Kalimat Majemuk Bertingkat (Pengertian, Jenis, dan Contoh)

Kalimat Majemuk Bertingkat (Pengertian, Jenis, dan Contoh) – Kali ini saja akan menjelaskan tentang pengertian kalimat majemuk bertingkat, jenis jenisnya, dan contoh kalimatnya. Untuk lebih jelasnya dapat anda simak pada artikel ini. kalimat majemuk ini merupakan gabungan dari kalimat tunggal yang jumlahnya satu atau lebih dengan susunan induk kalimat beserta anak kalimat. Induk kalimat merupakan bagian paling utama dalam kalimat karena hal yang ingi dijelaskan serta dapat berdiri sendiri. Sedangkan anak kalimat merupakan pendukung dari induk kalimat sehingga tidak dapat berdiri sendiri. Untuk letak induk kalimat dapat berada didepan anak kalimat maupun dibelakang mengikuti anak kalimatnya.

Kalimat Majemuk Bertingkat (Pengertian, Jenis, dan Contoh)

Dalam pembahasan ini saya akan jelaskan kalimat majemuk bertingkat secara detail dan lengkap. Kalimat majemuk tersebut dapat dibagi menjadi beberapa jenis yaitu kalimat majemuk hubungan waktu, tujuan, syarat, perumpaan atau perbandingan, sebab akinat, ppertentangan atau perlawanan, cara, penjelas, atribut, pengandaian. Dan konsensif. Untuk kalimat majemuk hubungan waktu menggunakan kata hubung atau konjungsi seperti sejak, sebelum, manakala, ketika, sewaktu, setelah, sesudah. Misalnya sikapnya menjadi pemarah, sejak ia mengena alkohol dan narkoba. Contoh contohnya tersebut menggunakan kata hubung yang menyataan waktu.

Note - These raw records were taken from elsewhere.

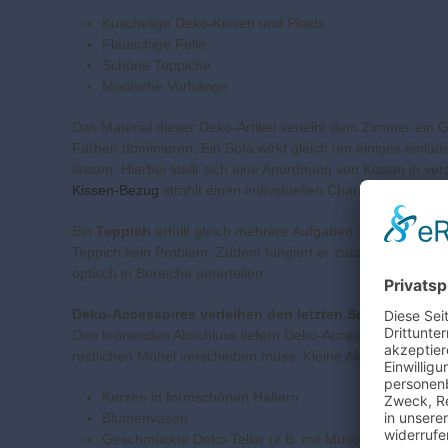
Kuschelige Deko-Kissen und Plaids
Flauschige Felle
Schöne Teppiche
Modische Vorhänge
Das Material dieser Deko-Artikel verleiht dem Zimmer ein 
Farben dominieren. Ein Sofa wirkt gleich um einiges einla
lassen. Hierbei stellt sich eine Anordnung von Kissen in v
Kissen-Bezug
strahlt einen individuellen Charakter aus.
Ein
Teppich
erfüllt gleich mehrere Aufgaben. Zum einen br
Teppich kein Problem. Zudem fungiert er zusätzlich als Ra
optisch in Bereiche unterteilen.
Deko-Accessoires verleihen den letzten Schliff
Den krönenden Abschluss liefern Deko-Accessoires. Bereit
restlichen Möbel verschieben muss. Kleine Akzente sorgen h
Kerzen in formschönen Haltern
Blumenvasen
Geschmückte Deko-Teller (z.B. mit Muscheln oder Bl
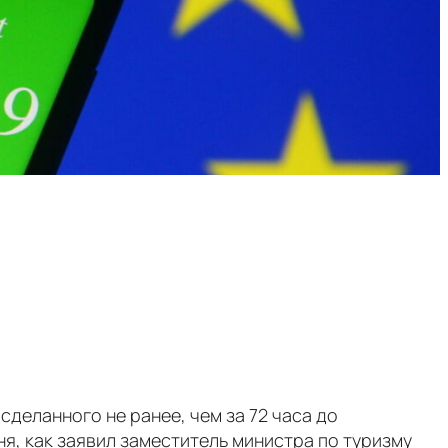
сделанного не ранее, чем за 72 часа до
, как заявил заместитель министра по туризму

Selanjutnya terdapat kalimat majemuk bertingkat hubungan tujuan. Kalimat ini dihubungkan dengan kata supaya dan agar. Misalnya kakak mengenakan sepatu hak tinggi agar terihat lebih tinggi, agar terlihat gemuk, kakak mengenakan baju berlapis, ibu membelikan adik mainan agar ia merasa senang. Selanjutnya terdapat kalimat majemuk hubungan syarat. Kalimat ini memiliki kata hubung yaitu asalkan, jika, seandainya, dan apabila. Misalnya kami akan pergi rekreasi jika nilai kami semua bagus bagus, ia tidak bersalah jika tindakannya itu benar, aku diperbolehkan pergi asalkan pulang tepat waktu. Kemudian adapula kalimat majemuk hubungan perbandingan atau perumpamaan. Kalimat ini dihubungkan dengan kata bagaikan, ibarat, seperti, laksana, dan daripada.

Misalnya toko itu lebih besar daripada toko disebelahnya, memberi lebih baik daripada menerima. Lalu adapula kalimat majemuk bertingkat hubungan sebab akibat. Kalimat ini memili kata hubung yaitu oleh karena itu dan sehingga. Misalnya kami belajat dengan giat sehingga mendapatkan nilai yang bagus, suarau merdu sekali sehingga setiap orang yang mendengarnya sekaan tersihir oleh suaramu itu. Setelah itu adapula kalimat majeuk hubungan perlawanan atau peprtentangan. Kalimat ini memiliki kata hubung yakni kenyataanna, padahal, dan faktanya. Demikianlah penjelasan mengenai kalimat majemuk bertingkat. Semoga artikel ini bermanfaat. Terima kasih.